- TASK PROMPT -
Show each line of the records in which the word "Price" occurs.

- ENTRIES SUPPLIED -

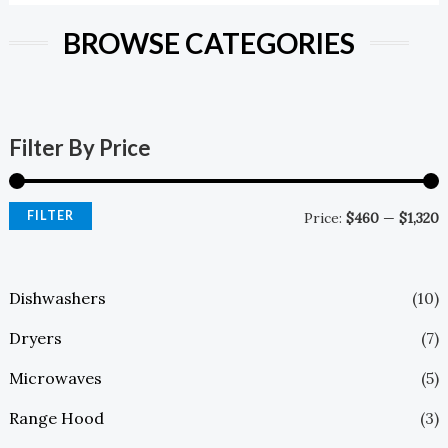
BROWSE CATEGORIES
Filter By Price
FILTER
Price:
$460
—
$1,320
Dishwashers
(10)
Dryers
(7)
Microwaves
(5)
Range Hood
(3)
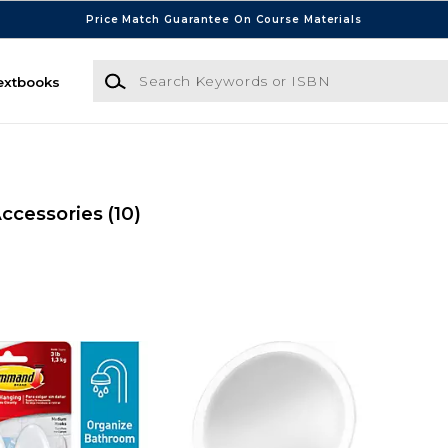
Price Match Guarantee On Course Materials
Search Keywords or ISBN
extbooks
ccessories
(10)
---
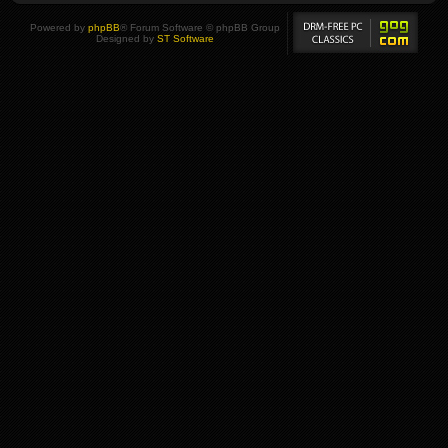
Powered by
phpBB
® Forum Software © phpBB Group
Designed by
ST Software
---
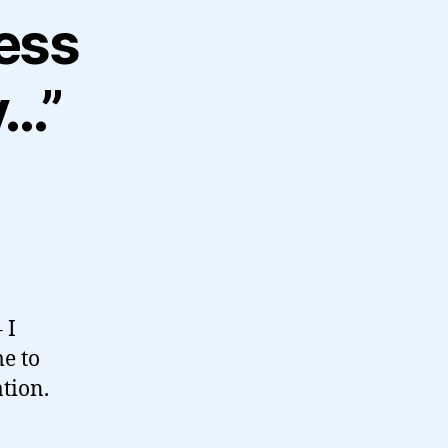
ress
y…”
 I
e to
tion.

- TASK OUTPUT -
Filter By Price
Price:
Price Match Guarantee On Course Materials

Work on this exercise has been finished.